Alkali precipitation (Metal Hydroxide Precipitation)
It is the main treatment method currently used, and its use conditions are limited by the influence of environmental conditions (such as pH). This method makes use of the characteristics of amphoteric metals, which have the lowest solubility within a certain range, that is, the metals that form hydroxides have the most solid precipitation at this pH value. As the pH gets higher, the metal hydroxide precipitates and gradually dissolves in other forms in the water. The figure below shows the theoretical relationship between the pH value of each metal and metal hydroxide.
(Source: Physicochemical Treatment Processes-Handbook of Environmental Engineering)

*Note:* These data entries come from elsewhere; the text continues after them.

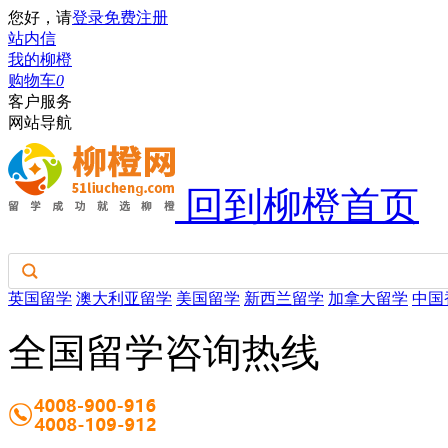
您好，请
登录
免费注册
站内信
我的柳橙
购物车
0
客户服务
网站导航
回到柳橙首页
英国留学
澳大利亚留学
美国留学
新西兰留学
加拿大留学
中国
全国留学咨询热线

According to this relative relationship diagram, on-site operations will consider the characteristics of individual wastewater and the presence of single or multiple metals to determine the most suitable pH range, so it is often not At the lowest point of the curve in the graph. For example, in a nickel electroplating wastewater treatment plant in Taichung, according to on-site operation experience, the optimal pH is around 11. Under this condition, the most obvious glue feathers can be produced, and the nickel concentration in the discharge water is also the lowest. The following table summarizes the optimal precipitation operating range and theoretical minimum concentration of each metal based on actual on-site experience:
| Metal type | Precipitation pH range | Minimum theoretical concentration in water (mg/L) |
| Nickel | pH 10-11 | 0.003 |
| Zinc | pH 9-10 | 0.1 |
| Copper | pH 8.5-9.5 | 0.001 |
| Chromium | pH 8.5-9.5 | 0.3 |
| Cadmium | pH 11-12 | 0.003 |
It can be seen from the table that if the theoretical minimum concentration is followed, most heavy metals can meet the 110-year release standard by relying only on the alkali precipitation method, and even reach the mainland's requirements for metal surfaces. Table 3 standards for the treatment industry (ex: Nickel <0.1ppm). However, it is actually impossible to achieve the theoretical concentration. The use of alkali precipitation method often faces the risk of excessive heavy metals for two reasons. The first is that actual wastewater treatment cannot reach the ideal state. No matter the pH adjustment, coagulation agent addition, solid-liquid separation and other procedures, it is impossible to optimize, and the theoretical concentration should not be achieved. Second, many additives are often used in each process. After the wastewater is mixed, the components in the water have become quite complex, and the various components are high and low and cannot be stable. For example, during the electroplating process, a wide variety of electroplating additives are dissolved into the wastewater. Under the interactive influence, heavy metal ions no longer simply exist in the water, but reduce the effectiveness of water treatment in various unknown forms. Therefore, when the wastewater composition is relatively complex, the alkali precipitation method is no longer a feasible and stable solution, and it is necessary to rely on other more effective treatment technologies, such as the recapture agent treatment method based on the principle of chemical precipitation.